## Material supplied
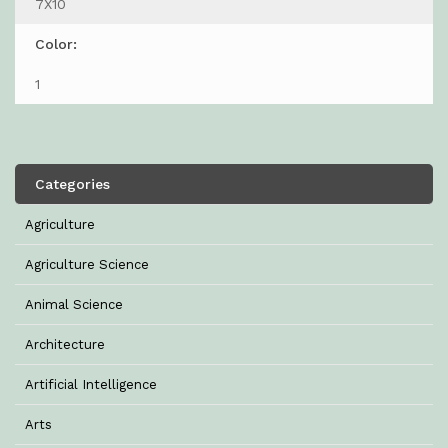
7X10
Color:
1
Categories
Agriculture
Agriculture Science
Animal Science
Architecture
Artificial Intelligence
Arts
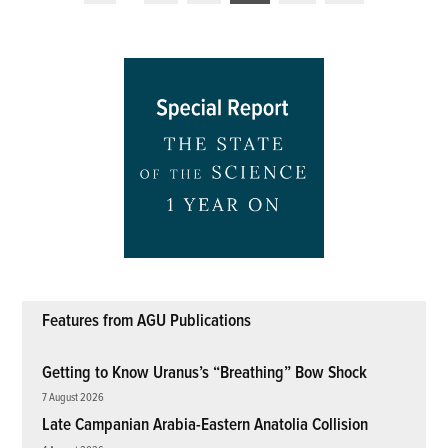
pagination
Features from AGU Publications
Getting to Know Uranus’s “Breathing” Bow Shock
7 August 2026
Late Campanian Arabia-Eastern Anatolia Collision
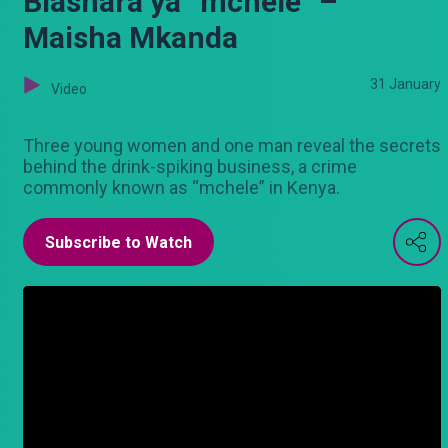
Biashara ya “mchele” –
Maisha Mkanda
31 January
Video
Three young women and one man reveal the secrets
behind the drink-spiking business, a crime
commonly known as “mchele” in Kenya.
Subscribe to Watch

## The problem
Go over the listing above and copy out each line that includes "Science".

## Exercise answer
Agriculture Science
Animal Science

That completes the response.